Handle the sign-in flow manually

If you've already implemented the OpenID Connect sign-in flow in your app, you can use the ID token directly to authenticate with Firebase:

Swift

let credential = OAuthProvider.credential(
    withProviderID: "oidc.example-provider",  // As registered in Firebase console.
    idToken: idToken,  // ID token from OpenID Connect flow.
    rawNonce: nil
)
Auth.auth().signIn(with: credential) { authResult, error in
    if error {
        // Handle error.
        return
    }
    // User is signed in.
    // IdP data available in authResult?.additionalUserInfo?.profile
}

Objective-C

FIROAuthCredential *credential =
    [FIROAuthProvider credentialWithProviderID:@"oidc.example-provider"  // As registered in Firebase console.
                                       IDToken:idToken  // ID token from OpenID Connect flow.
                                      rawNonce:nil];
[[FIRAuth auth] signInWithCredential:credential
                          completion:^(FIRAuthDataResult * _Nullable authResult,
                                      NSError * _Nullable error) {
    if (error != nil) {
        // Handle error.
        return;
    }
    // User is signed in.
    // IdP data available in authResult.additionalUserInfo.profile
}];

Next steps

After a user signs in for the first time, a new user account is created and linked to the credentials—that is, the user name and password, phone number, or auth provider information—the user signed in with.

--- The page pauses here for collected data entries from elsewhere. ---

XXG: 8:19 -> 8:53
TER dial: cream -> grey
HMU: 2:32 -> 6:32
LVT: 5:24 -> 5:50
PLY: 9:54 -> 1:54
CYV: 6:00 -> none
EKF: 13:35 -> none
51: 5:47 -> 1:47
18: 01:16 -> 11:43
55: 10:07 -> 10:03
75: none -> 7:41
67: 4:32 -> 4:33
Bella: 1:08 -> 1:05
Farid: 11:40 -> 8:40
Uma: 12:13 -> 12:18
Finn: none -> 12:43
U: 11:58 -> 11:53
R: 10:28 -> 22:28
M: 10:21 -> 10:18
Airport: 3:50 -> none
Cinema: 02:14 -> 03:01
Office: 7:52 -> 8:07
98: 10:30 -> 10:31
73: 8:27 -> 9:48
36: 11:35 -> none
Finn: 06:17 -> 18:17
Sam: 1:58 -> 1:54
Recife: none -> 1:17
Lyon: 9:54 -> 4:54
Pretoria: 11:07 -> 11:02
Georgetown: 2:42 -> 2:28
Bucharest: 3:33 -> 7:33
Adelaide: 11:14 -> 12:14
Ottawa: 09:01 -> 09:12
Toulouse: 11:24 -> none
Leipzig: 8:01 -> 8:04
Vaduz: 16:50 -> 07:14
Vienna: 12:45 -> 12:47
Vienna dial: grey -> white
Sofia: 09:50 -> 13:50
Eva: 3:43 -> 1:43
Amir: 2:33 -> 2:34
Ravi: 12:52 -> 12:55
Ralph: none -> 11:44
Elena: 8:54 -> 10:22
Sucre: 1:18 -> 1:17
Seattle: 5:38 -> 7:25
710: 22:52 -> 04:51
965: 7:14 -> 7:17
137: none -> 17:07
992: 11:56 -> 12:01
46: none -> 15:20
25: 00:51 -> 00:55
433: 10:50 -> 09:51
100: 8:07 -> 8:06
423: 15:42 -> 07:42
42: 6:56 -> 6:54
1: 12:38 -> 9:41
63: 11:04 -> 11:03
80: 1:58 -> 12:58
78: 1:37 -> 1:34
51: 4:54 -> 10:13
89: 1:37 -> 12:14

This new account is stored as part of your Firebase project, and can be used to identify a user across every app in your project, regardless of how the user signs in.

  • In your apps, you can get the user's basic profile information from the FIRUser object. See Manage Users.

  • In your Firebase Realtime Database and Cloud Storage Security Rules, you can get the signed-in user's unique user ID from the auth variable, and use it to control what data a user can access.

You can allow users to sign in to your app using multiple authentication providers by linking auth provider credentials to an existing user account.

To sign out a user, call signOut:.

Swift

    let firebaseAuth = Auth.auth()
do {
  try firebaseAuth.signOut()
} catch let signOutError as NSError {
  print("Error signing out: %@", signOutError)
}
  

Objective-C

    NSError *signOutError;
BOOL status = [[FIRAuth auth] signOut:&signOutError];
if (!status) {
  NSLog(@"Error signing out: %@", signOutError);
  return;
}

You may also want to add error handling code for the full range of authentication errors. See Handle Errors.